The most powerful is the nation-state. The heart of Brexit is not racism (as some Remainers annoyingly claim) or a desire to be truly global as opposed to narrowly European-focused (as Boris Johnson pretends). It is the desire to restore the sovereignty of the nation-state. Brexiteers don’t just dislike the demands that the European Union poses in terms of agreeing to its rules and regulations. They dislike the idea, beloved of some if not all in Brussels, that the nation-state is an anachronism that we need to get beyond. The fury of the Brexiteers’ resistance to Theresa May’s half-way house approach to Brexit, combined with the flight of many Conservative voters to the Brexit Party, suggests that, to survive, the Conservative Party may have no choice but to become the party of the nation-state.

This defence of the nation-state is linked to a broader defence of the traditional British way of life: that is, Britain’s green and pleasant land (Michael Gove’s agenda at the department of the environment); its provincial cities (the devolution initiative and the creation of new mayors); its built environment (the department of housing’s “building beautiful” initiative which has been sadly overshadowed by the row about Sir Roger Scruton).

A second answer is the traditional values of family and faith. This is the answer that the Cameroons most disliked. Proclaiming a faith in God or a belief in the traditional family was a sure way of getting yourself kicked off the Notting Hill dinner-party invitation list. But they were not alone: Theresa May, the daughter of a vicar and a regular churchgoer, initially embraced transgender rights on the grounds that it was the new gay marriage. The Conservative grassroots are rather more tradition-minded than this, particularly when it comes to transgender activists. Jacob Rees-Mogg has demonstrated that you can win a large grassroots following by speaking out unashamedly for “faith and family”, particularly if you link defence of faith and family to defence of the nation-state.

A third answer is the capitalist system. The Conservative Party has traditionally been the party of business and the City—indeed there was a time, between the wars, when the party was actually dominated by businessmen such as Stanley Baldwin, whose family owned an ironworks, and Neville Chamberlain, whose family once produced a third of the world’s nails. I suspect that Philip Hammond, the chancellor of the exchequer, believes that his party’s main job is to create a favourable environment for business, though he doesn’t exactly wear his political philosophy on his sleeve. The same may be true of Jeremy Hunt, the foreign secretary.

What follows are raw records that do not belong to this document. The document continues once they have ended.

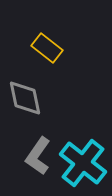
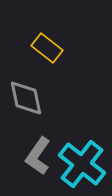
gray diamond: moved 1 px right
cyan cross: moved 1 px left, 1 px down
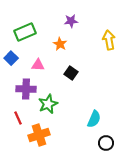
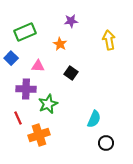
pink triangle: moved 1 px down
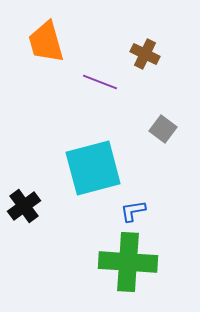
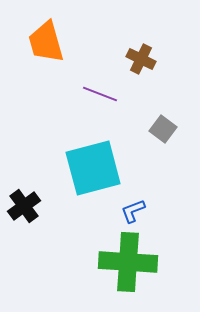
brown cross: moved 4 px left, 5 px down
purple line: moved 12 px down
blue L-shape: rotated 12 degrees counterclockwise
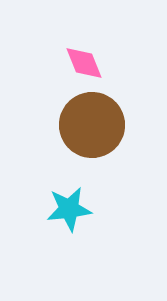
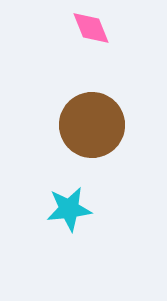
pink diamond: moved 7 px right, 35 px up
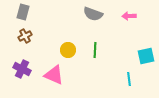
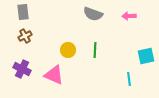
gray rectangle: rotated 21 degrees counterclockwise
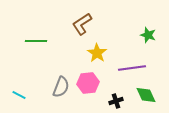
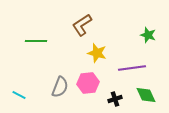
brown L-shape: moved 1 px down
yellow star: rotated 18 degrees counterclockwise
gray semicircle: moved 1 px left
black cross: moved 1 px left, 2 px up
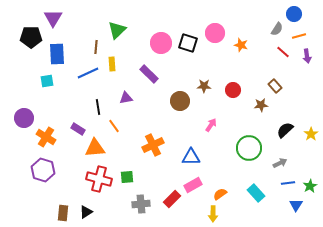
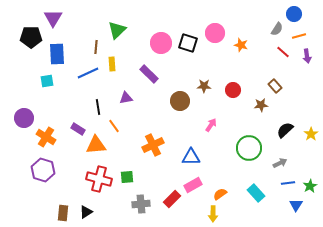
orange triangle at (95, 148): moved 1 px right, 3 px up
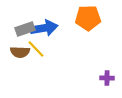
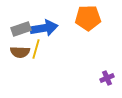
gray rectangle: moved 4 px left
yellow line: rotated 60 degrees clockwise
purple cross: rotated 24 degrees counterclockwise
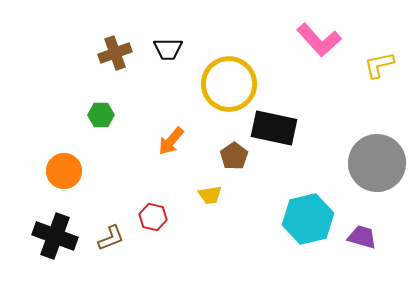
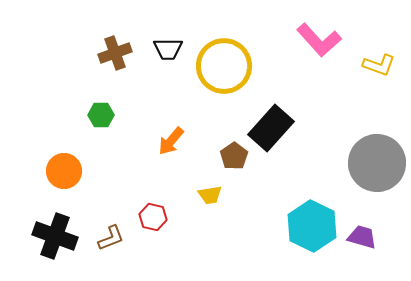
yellow L-shape: rotated 148 degrees counterclockwise
yellow circle: moved 5 px left, 18 px up
black rectangle: moved 3 px left; rotated 60 degrees counterclockwise
cyan hexagon: moved 4 px right, 7 px down; rotated 21 degrees counterclockwise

A closely connected answer is “freedom”. Many Tories regard the defence of capitalism as part of a broader defence of freedom. (They also argue, from a public-relations point of view, that “freedom” is a much easier sell than “capitalism”.) Liz Truss, Mr Hammond’s underling at the Treasury and a woman who exudes leadership ambition from every pore, is a leading proponent of this school. Her shtick is to update Mrs Thatcher’s freedom agenda for a populist age: continue with the Thatcherite policies of deregulating markets and encouraging competition but also put a heavy emphasis on the gig economy and social liberalism. Her aim is to reinforce the Thatcherite revolution by showing young people that their personal interests, both as consumers and as young professionals, lies in embracing the start-up economy.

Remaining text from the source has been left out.